Les adaptations cinématographiques de jeux de baston ont incontestablement le vent en poupe à Hollywood. Alors que Mortal Kombat enchaîne les suites et que Street Fighter prépare son grand retour, une autre licence culte pourrait bientôt illuminer nos salles obscures : Soulcalibur.
Soulcalibur : une épopée fantastique bien loin des rings habituels
Oubliez les tournois clandestins répétitifs et les commandos armés de fusils d'assaut. La force de la licence de Bandai Namco réside dans sa direction artistique somptueuse, ancrée dans une version uchronique et fantastique du XVIe siècle. Au lieu de s'affronter à mains nues, le casting hybride de la série croise le fer. Chevaliers, samouraïs, pirates et créatures démoniaques se livrent une guerre sans merci autour de la Soul Edge, une lame maléfique qui parasite l'esprit de son porteur et se nourrit des âmes des guerriers vaincus.

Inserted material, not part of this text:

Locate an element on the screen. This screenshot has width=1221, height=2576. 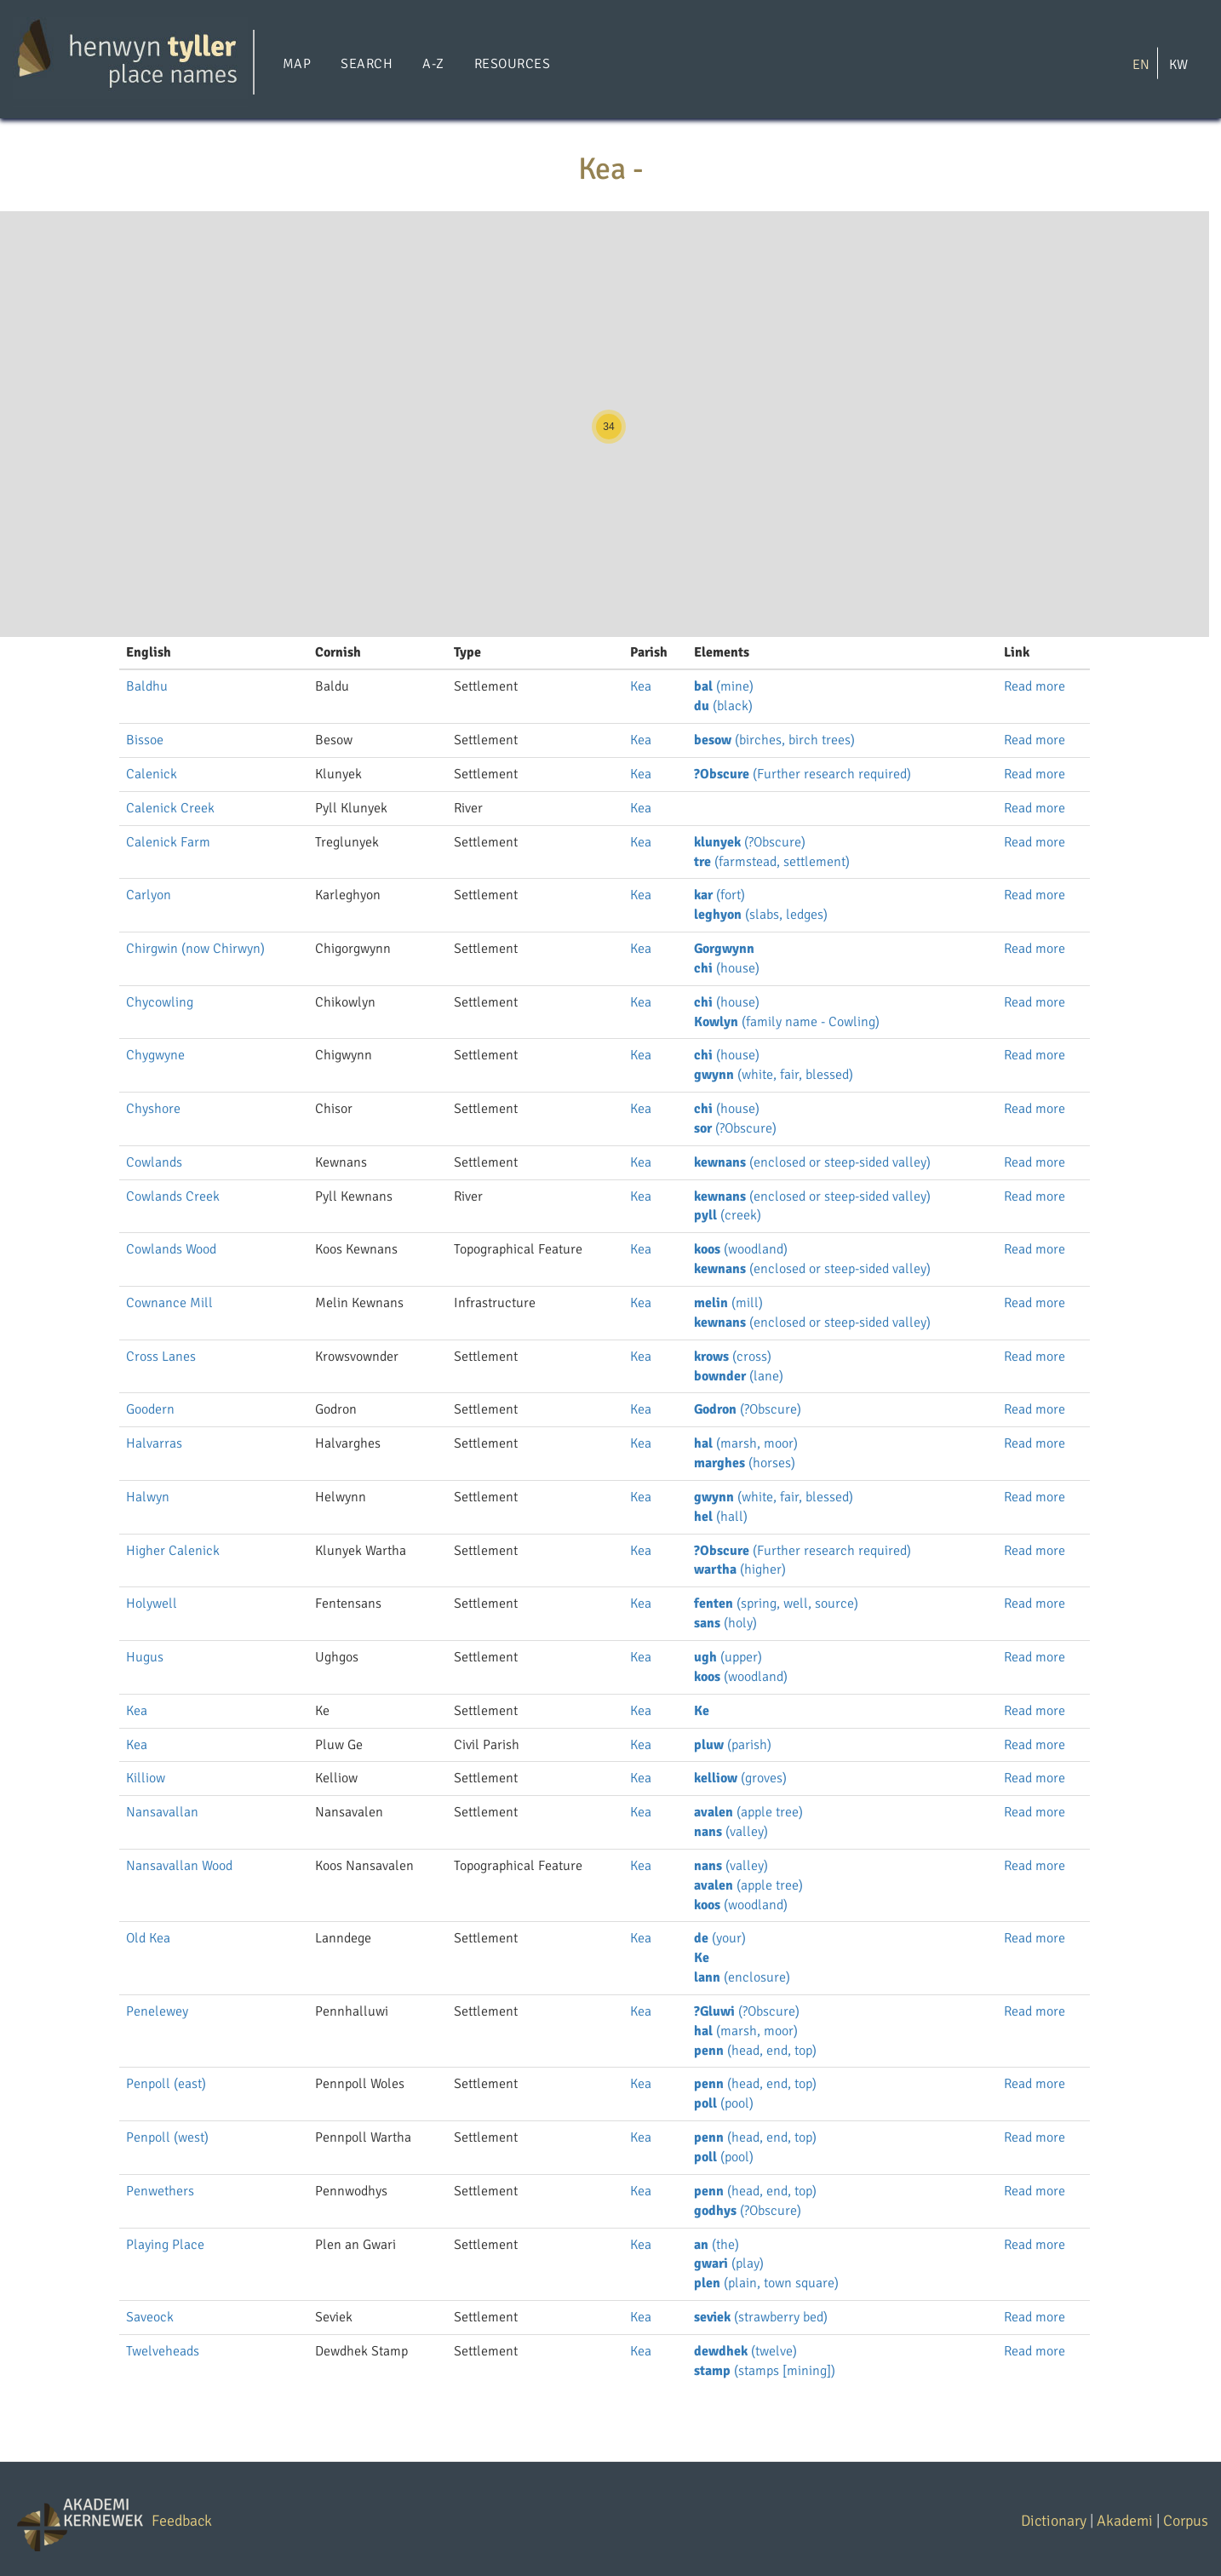
(enclosed or steep-sided valley) is located at coordinates (812, 1162).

Ce socle narratif offre un avantage colossal pour une transposition au cinéma. Là où un Mortal Kombat a parfois du mal à justifier son format de compétition ultra-linéaire sur la durée, l'univers de Soulcalibur s'articule naturellement autour d'une grande quête initiatique. On imagine donc très bien un film d'aventure suivant l'alliance inattendue entre le moine Kilik, le pirate Maxi et la garde impériale Xianghua, lancés sur les traces du tragique Siegfried. Ce dernier, rongé par les ténèbres et transformé en l'iconique chevalier azur Nightmare, ferait d'ailleurs un antagoniste absolument redoutable dans les salles obscures.
Les vieux de vieille se souviendront d'ailleurs que le mythique épisode de 1998 faisait partie du cercle très fermé des jeux couronnés par une note parfaite dans les médias spécialisés ( 19/20 chez nous) , et marquait à lui seul un tournant historique où les consoles prenaient enfin l'ascendant visuel sur l'arcade. Les mythes arthuriens et les légendes internationales s'y entremêlent habilement, et tous les joueurs de l'époque avaient salué la prouesse. Cette richesse scénaristique pourrait parfaitement combler le vide actuel en matière de films d'heroic fantasy en prises de vues réelles, tout en s'assurant le soutien indéfectible d'une communauté de gamers fidèles, alors on y croit !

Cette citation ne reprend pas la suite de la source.